Important note: This answer does not answer the actual question, but it was left undeleted per request. Embarrassingly I confused hexahedral and hexagonal. The question is about sorting points into arbitrary hexahedral cells in 3D while this solution sorts points into regular hexagonal cells in 2D, or irregular ones that correspond to some Voronoi tesselation in any dimension. This method is applicable only if the mesh was generated as a Voronoi tesselation in the first place (which does seem to be an occasionally used approach).
I am not sure what you mean by sort here, but I assume you want to sort the point into hexagonal bins on the plane.
Mathematica is what I know, so I am going to show you how to do it in Mathematica, but the method can be ported to other systems. The idea is that a hexagonal lattice is the dual of a triangular one: it can be generated as the Voronoi diagram of a points in triangular arrangement. A point from the cloud belongs to a given hexagon if it is closer to the centre of that hexagon than to the centre of any other hexagon.
This method will work for meshes of different shapes too, as long as they can be generates as the Voronoi diagram of some point arrangement. (E.g. the hexagons don't need to be regular.)
Let's generate the mesh. This is a triangle lattice:
pts = Join @@ Table[{x, Sqrt[3] y}, {x, 0, 4}, {y, 0, 2}];
points = Join[pts, TranslationTransform[{1/2, Sqrt[3]/2}] /@ pts];
Needs["ComputationalGeometry`"]
PlanarGraphPlot[points, LabelPoints -> False]

Its dual is the hexagonal one we are interested in:
DiagramPlot[points, LabelPoints -> False]

This builds a function nf
which finds the index of the hexagon centre that some cloud point is closest to. It is the key to the method:
nf = Nearest[N[points] -> Range@Length[points]];
Now let's generate a cloud of 1000 random points and sort them with nf
:
cloud = RandomReal[{-1/2, 5}, {1000, 2}];
indices = First /@ nf /@ cloud;
indices
contains the indices of the centres that each cloud point is closest to. This is the information we needed. Now we can make a histogram out of them ...
Histogram[indices]

... or colour each of them ...
Show[
DiagramPlot[points, LabelPoints -> False],
Graphics@MapThread[{ColorData[3][#1], Point[#2]} &, {indices, cloud}],
PlotRange -> All, AspectRatio -> Automatic
]

... or do any sort of fancy visualization we want.
tally = Tally[indices];
ListDensityPlot[Join[points, List /@ Sort[tally][[All, 2]], 2],
InterpolationOrder -> 0,
Epilog -> (Text[#2, points[[#1]]] & @@@ tally),
PlotRange -> {{-.5, 5}, {-.5, 5}}, Mesh -> All,
ColorFunction -> (ColorData["BeachColors"][1 - #] &)]
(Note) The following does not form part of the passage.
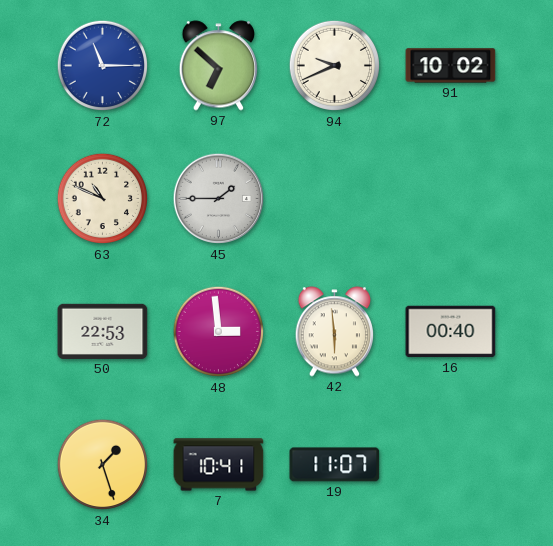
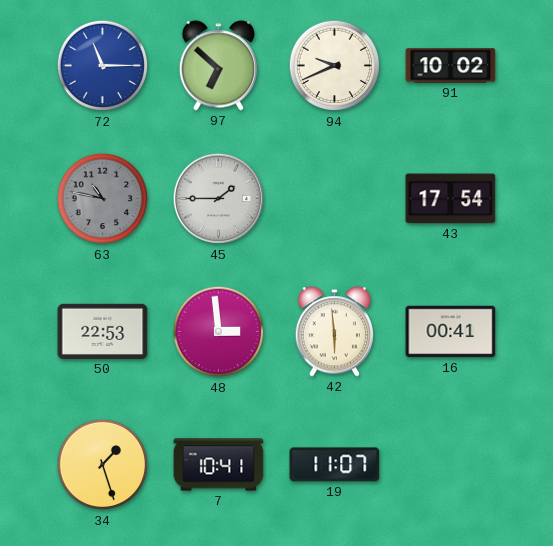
63: 10:49 -> 10:47
63 dial: cream -> grey
43: none -> 17:54
16: 00:40 -> 00:41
The key point here was the function that finds the closest point to something (Nearest
). Mathematica has this built in, but there's a chance your system doesn't. If this is the case, please see this question on how to efficiently implement such a function (or just go with the naive linear time implementation if you don't have a huge amount of points to process).